The steps below can be skipped entirely by using the version hosted on PyPI instead:

$ python -m pip install mate-cli
$ mate-cli --help


If you are running an interactive shell inside the mate-dist Docker environment, then mate-cli should already be available on your $PATH. You do not need to follow the steps below.

mate-cli is designed to be usable outside of the normal MATE runtime environment.

This means that you can use it on your local development machine, without Docker, as long as you have a few basic runtime requirements: Python 3 (3.8+) and pip.

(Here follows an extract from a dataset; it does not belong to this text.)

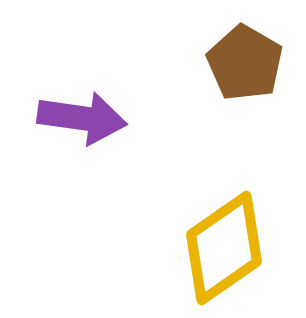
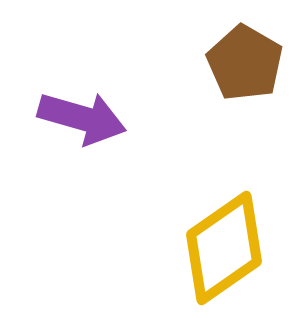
purple arrow: rotated 8 degrees clockwise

Start from the MATE repository root:

$ # create a new virtual environment, and enter it
$ python3 -m venv env
$ source env/bin/activate
(env) $ # install mate-cli and its dependencies into the virtual environment
(env) $ pip install -r cli-requirements.txt
(env) $ # confirm that mate-cli is installed and functional
(env) $ mate-cli --help

Once mate-cli is installed, you’ll be able to interact with any MATE server (see Quick Start for how to start a server).

By default, mate-cli will connect to localhost:8666. You can change this by specifying --conn your-server:port instead:

(env) $ mate-cli --conn some-mate-host:8666 <your-args...>

Running mate-cli

mate-cli provides a number of subcommands, such as: mate-cli artifact, mate-cli compile, mate-cli build, etc.

These subcommands are usually followed by another subcommand such get, create or task. For example, to find all compilations that have completed successfully in MATE, the invocation would look like:

mate-cli compile get --state compiled

When executing a command, the mate-cli tool will print out the response from the MATE server as a JSON structure. So a typical response will look like:

    "compilation_id": "5e092549f5a04a00b97bd9af738787a0",
    "build_ids": [],
    "state": "compiled",
    "source_artifact": {
      "artifact_id": "4a76ae25dcc24bd2822e0431e82bf123",
      "kind": "compile-target:single",
      "has_object": true,
      "attributes": {
        "filename": "overflowable-allocations.c"
      "build_ids": [],
      "compilation_ids": [
    "log_artifact": {
      "artifact_id": "f697ef320def4e8b96190b78d2084d54",
      "kind": "compile-output:compile-log",
      "has_object": true,
      "attributes": {
        "filename": "compile.log"
      "build_ids": [],
      "compilation_ids": [
    "artifact_ids": [
    "options": {
      "testbed": null,
      "containerized": false,
      "experimental_embed_bitcode": false,
      "docker_image": null,
      "containerized_infer_build": true,
      "make_targets": null,
      "extra_compiler_flags": []

One important point to note is that mate-cli supports an optional top-level --conn argument to specify the MATE service to use. For MATE developers who are running MATE locally with the instructions here, the default of http://localhost:8666 will work fine however, users who wish to query an external MATE service will have to provide the connection details like so:

mate-cli --conn http://localhost:8666 <subcommand>

To see the full set of subcommands and arguments, run mate-cli --help or refer to the reference manual at Command-Line Tools Reference.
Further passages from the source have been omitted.